At first glance, agile testing and finance seem incompatible, with the greatest risks appearing to be incomplete testing and slower development. The fear that agile testing will be incomplete testing seems logical at first glance: how could you possibly test everything if you’re working iteratively in short sprints? Agile testing can seem haphazard, but, of course, that’s not the case. In a waterfall approach, a tester will have a list of requirements, which they use to define test cases. Yet, bugs are found with regular frequency in live systems even after these ‘comprehensive’ test cases have passed. Little thought is given to how and where applications will fail – the interest is just that it has passed a particular check. There is a fundamental difference when testing with agility. Testing with agility makes it possible to use modern tooling, gain quick feedback, and execute the same level of checks without relying on heavily documented and time-intensive test cases.
Waterfall vs. agile
The second fear, that testing will slow development, can be true – in a waterfall approach. Managers who only know testing from waterfall will think of testing as a long process. Testers write a test plan and approach based on the requirements, followed by test suites and cases to meet the coverage demand. It’s a very labour intensive process. Bottlenecks are created when the development and testing are not done in parallel, and then at the end of a lengthy test period, the development team are presented with a long list of problems to resolve. This process is repeated and repeated as code changes introduce more, new and different bugs, leading to increased costs and missed delivery dates.
But agile testing takes the opposite approach. Testing with agility produces frequent feedback based on shared models and information, and constant questioning as development is ongoing. Even simple changes to the development cycle, such as testing on development branches, allows testers to give frequent feedback, which developers can immediately incorporate into their own work to produce effective results.
Mind maps can be an excellent aide memoir, and extremely useful alternatives to writing out full test cases. Recording exploratory journeys can provide useful evidence and the ability to replay this execution can give a greater scrutiny to spot problems. Where possible, replacing manual test cases with automation will reduce the need for manual testing for regression.
Testers can also ensure good unit and integration tests are used and new ones added when code is changed and bugs are fixed, to avoid future regression.
A noticeable factor in the finance industry is its reliance on reports – which is at odds with the agile manifesto’s ethos of ‘working software over comprehensive documentation’. Bringing clients into the agile process is the best way to help them realise that they don’t necessarily need or want highly detailed documentation and that sharing knowledge with minimal documentation actually speeds up development and creates a culture of action and accountability.
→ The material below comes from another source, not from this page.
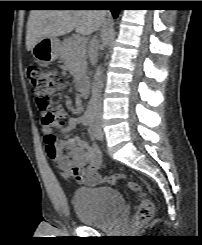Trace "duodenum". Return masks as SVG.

By being involved in the project from the beginning, finance clients see the efficacy of our testing, they understand how and why we’ve tested, and they have the confidence to be able to replicate similar tests if they do any more development in the future.
We want to avoid over-documenting and we need to feel confident that we can share the right knowledge with clients and other testers who may work on the project in the future. Projects need to uncover what information is valuable or useful. Bug counts will tell you little about the state of the application, but providing usable software to demo and use can display progress – and also build confidence that you are building the right thing.
The traditional view of testing is that it follows on from development: it’s a final quality check before the code is further developed, or released. In a regulation-heavy industry such as finance, this presents a real risk for development. Bringing testing in early gives your project a high level of quality and confidence from the start. If you’re working in two-week sprints, you’ll immediately see the benefits of starting testing in the first week, instead of in the middle of week two. Bugs will be found and driven out early in the cycle, smoothing the delivery towards the end of the sprint.
Testing with agility is not only suitable for the finance industry, it’s critical. It’s the best way to deliver robust, reliable software, and an essential part of any financial software development.